Bussola

Cronaca e critica giudiziaria

17 Febbraio 2016 |

Sommario

Inquadramento | Diritto di manifestazione del pensiero | Diritto di cronaca | Diritto di critica | Cronaca e critica giudiziaria | La satira | Casistica |

 

Tra le cause di giustificazione previste dal codice penale, vi è l'esercizio di un diritto ex art. 51 c.p. Tra le ipotesi più significative di esercizio del diritto, rientrano il diritto di cronaca e il diritto di critica che sono due delle espressioni della libertà di manifestazione del pensiero riconosciuta dall'art. 21 della Costituzione nel quale si sancisce che tutti hanno diritto di manifestare liberamente il proprio pensieri con la parola, lo scritto e ogni altro mezzo di diffusione. Il diritto di cronaca è il diritto di informare il pubblico tramite la stampa o la televisione o altri mezzi di comunicazione, sui fatti che avvengono, senza violare i limiti previsti dall'ordinamento giuridico. Il diritto di critica consiste, invece, nell'espressione di un giudizio o di un'opinione che ha come scopo quello di comunicare un giudizio su fatti accaduti, idee o atteggiamenti altrui.

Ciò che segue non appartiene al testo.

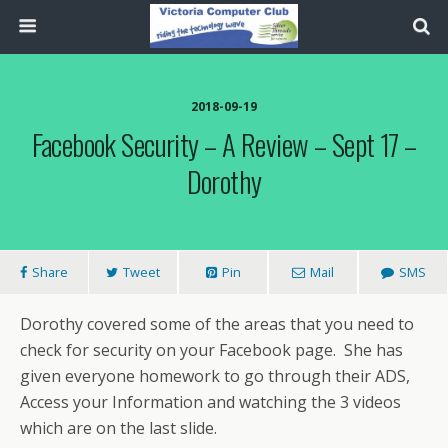
2018-09-19
Facebook Security – A Review – Sept 17 –
Dorothy
Share
Tweet
Pin
Mail
SMS
Dorothy covered some of the areas that you need to
check for security on your Facebook page. She has
given everyone homework to go through their ADS,
Access your Information and watching the 3 videos
which are on the last slide.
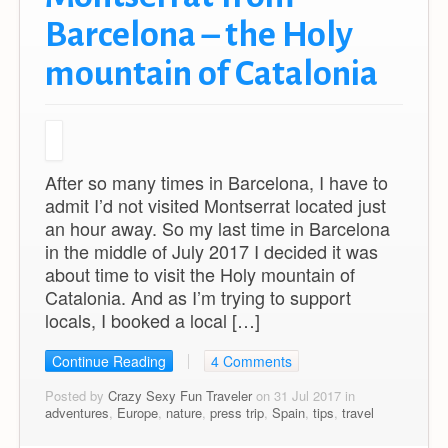
Barcelona – the Holy
mountain of Catalonia
After so many times in Barcelona, I have to
admit I’d not visited Montserrat located just
an hour away. So my last time in Barcelona
in the middle of July 2017 I decided it was
about time to visit the Holy mountain of
Catalonia. And as I’m trying to support
locals, I booked a local […]
Continue Reading
4 Comments
Posted by
Crazy Sexy Fun Traveler
on 31 Jul 2017 in
adventures
,
Europe
,
nature
,
press trip
,
Spain
,
tips
,
travel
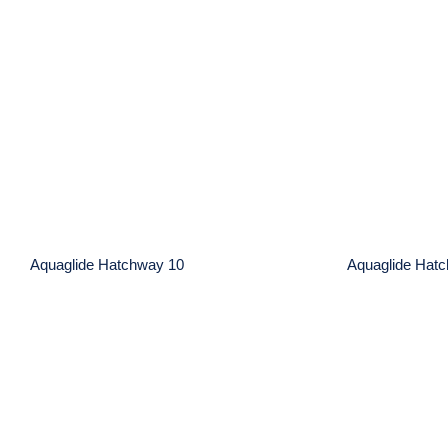
Aquaglide Hatchway 10
Aquagl
Aquaglide Hatchway 10
Aquaglide Hat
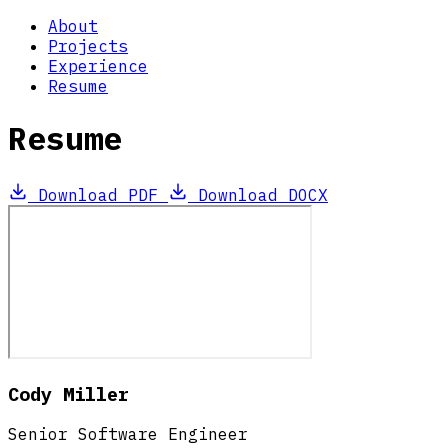
About
Projects
Experience
Resume
Resume
Download PDF
Download DOCX
Cody Miller
Senior Software Engineer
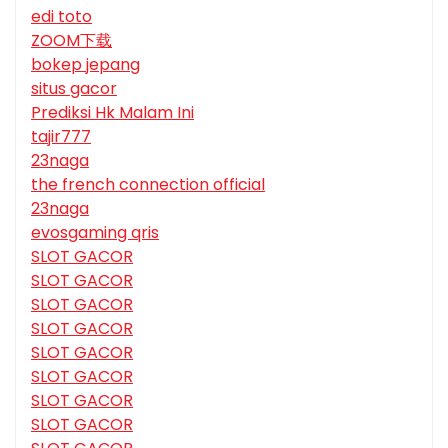
edi toto
ZOOM下载
bokep jepang
situs gacor
Prediksi Hk Malam Ini
tajir777
23naga
the french connection official
23naga
evosgaming qris
SLOT GACOR
SLOT GACOR
SLOT GACOR
SLOT GACOR
SLOT GACOR
SLOT GACOR
SLOT GACOR
SLOT GACOR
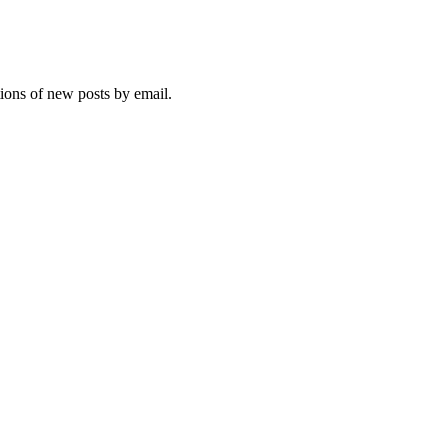
tions of new posts by email.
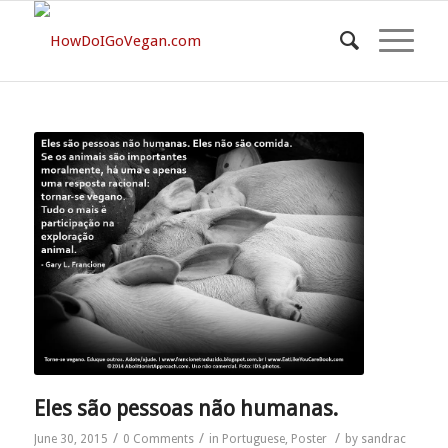
Eles são pessoas não humanas.
/
/
/
June 30, 2015
0 Comments
in
Portuguese
,
Poster
by
sandrac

Cronaca e critica giudiziaria fanno parte entrambi di quei particolari settori della cronaca e della critica, nei quali la prima riguarda la narrazione di avvenimenti criminosi e le vicende giudiziarie che da essi derivano e la seconda, riguarda l'espressione di opinioni di dissenso nei confronti dei provvedimenti emessi dalle autorità giudiziarie.